=== Work to be completed ===
Exactly as written, transcribe the data that follows.

── Record excerpts

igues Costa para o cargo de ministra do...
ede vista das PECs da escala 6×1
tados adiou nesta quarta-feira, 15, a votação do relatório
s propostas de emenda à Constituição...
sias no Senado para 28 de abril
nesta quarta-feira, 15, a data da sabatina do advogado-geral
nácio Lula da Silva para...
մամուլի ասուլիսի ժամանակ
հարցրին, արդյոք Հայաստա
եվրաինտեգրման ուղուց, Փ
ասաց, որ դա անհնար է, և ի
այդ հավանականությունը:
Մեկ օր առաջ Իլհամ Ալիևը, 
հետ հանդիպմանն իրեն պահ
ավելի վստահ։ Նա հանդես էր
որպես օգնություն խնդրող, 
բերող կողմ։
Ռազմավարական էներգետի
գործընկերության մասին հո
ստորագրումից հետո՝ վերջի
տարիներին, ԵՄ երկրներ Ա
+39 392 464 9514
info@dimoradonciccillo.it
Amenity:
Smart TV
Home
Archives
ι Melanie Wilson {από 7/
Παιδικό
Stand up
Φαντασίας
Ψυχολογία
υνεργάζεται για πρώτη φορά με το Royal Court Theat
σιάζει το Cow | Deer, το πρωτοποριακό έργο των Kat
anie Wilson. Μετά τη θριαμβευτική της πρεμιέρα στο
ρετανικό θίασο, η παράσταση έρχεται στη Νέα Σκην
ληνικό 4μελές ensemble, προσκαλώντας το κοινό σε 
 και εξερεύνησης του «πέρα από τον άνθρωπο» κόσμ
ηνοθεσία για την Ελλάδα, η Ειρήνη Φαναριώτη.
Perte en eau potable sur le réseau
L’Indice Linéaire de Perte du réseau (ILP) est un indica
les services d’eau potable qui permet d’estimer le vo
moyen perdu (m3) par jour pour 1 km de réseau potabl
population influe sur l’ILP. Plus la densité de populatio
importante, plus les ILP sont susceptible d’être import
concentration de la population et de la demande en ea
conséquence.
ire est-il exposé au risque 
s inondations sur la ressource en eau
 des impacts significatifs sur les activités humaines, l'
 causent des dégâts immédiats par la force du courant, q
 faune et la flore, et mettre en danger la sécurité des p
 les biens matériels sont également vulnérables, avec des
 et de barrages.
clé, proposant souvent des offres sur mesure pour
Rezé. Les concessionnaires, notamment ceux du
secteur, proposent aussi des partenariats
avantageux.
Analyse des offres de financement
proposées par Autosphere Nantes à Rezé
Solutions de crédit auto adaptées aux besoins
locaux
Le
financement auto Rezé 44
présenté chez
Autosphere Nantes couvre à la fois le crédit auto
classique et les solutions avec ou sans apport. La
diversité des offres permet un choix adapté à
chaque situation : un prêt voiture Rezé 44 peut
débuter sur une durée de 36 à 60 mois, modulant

────

=== Written reply ===
igues Costa para o cargo de ministra do...
ede vista das PECs da escala 6×1
tados adiou nesta quarta-feira, 15, a votação do relatório
s propostas de emenda à Constituição...
sias no Senado para 28 de abril
nesta quarta-feira, 15, a data da sabatina do advogado-geral
nácio Lula da Silva para...
մամուլի ասուլիսի ժամանակ
հարցրին, արդյոք Հայաստա
եվրաինտեգրման ուղուց, Փ
ասաց, որ դա անհնար է, և ի
այդ հավանականությունը:
Մեկ օր առաջ Իլհամ Ալիևը, 
հետ հանդիպմանն իրեն պահ
ավելի վստահ։ Նա հանդես էր
որպես օգնություն խնդրող, 
բերող կողմ։
Ռազմավարական էներգետի
գործընկերության մասին հո
ստորագրումից հետո՝ վերջի
տարիներին, ԵՄ երկրներ Ա
+39 392 464 9514
info@dimoradonciccillo.it
Amenity:
Smart TV
Home
Archives
ι Melanie Wilson {από 7/
Παιδικό
Stand up
Φαντασίας
Ψυχολογία
υνεργάζεται για πρώτη φορά με το Royal Court Theat
σιάζει το Cow | Deer, το πρωτοποριακό έργο των Kat
anie Wilson. Μετά τη θριαμβευτική της πρεμιέρα στο
ρετανικό θίασο, η παράσταση έρχεται στη Νέα Σκην
ληνικό 4μελές ensemble, προσκαλώντας το κοινό σε 
 και εξερεύνησης του «πέρα από τον άνθρωπο» κόσμ
ηνοθεσία για την Ελλάδα, η Ειρήνη Φαναριώτη.
Perte en eau potable sur le réseau
L’Indice Linéaire de Perte du réseau (ILP) est un indica
les services d’eau potable qui permet d’estimer le vo
moyen perdu (m3) par jour pour 1 km de réseau potabl
population influe sur l’ILP. Plus la densité de populatio
importante, plus les ILP sont susceptible d’être import
concentration de la population et de la demande en ea
conséquence.
ire est-il exposé au risque 
s inondations sur la ressource en eau
 des impacts significatifs sur les activités humaines, l'
 causent des dégâts immédiats par la force du courant, q
 faune et la flore, et mettre en danger la sécurité des p
 les biens matériels sont également vulnérables, avec des
 et de barrages.
clé, proposant souvent des offres sur mesure pour
Rezé. Les concessionnaires, notamment ceux du
secteur, proposent aussi des partenariats
avantageux.
Analyse des offres de financement
proposées par Autosphere Nantes à Rezé
Solutions de crédit auto adaptées aux besoins
locaux
Le
financement auto Rezé 44
présenté chez
Autosphere Nantes couvre à la fois le crédit auto
classique et les solutions avec ou sans apport. La
diversité des offres permet un choix adapté à
chaque situation : un prêt voiture Rezé 44 peut
débuter sur une durée de 36 à 60 mois, modulant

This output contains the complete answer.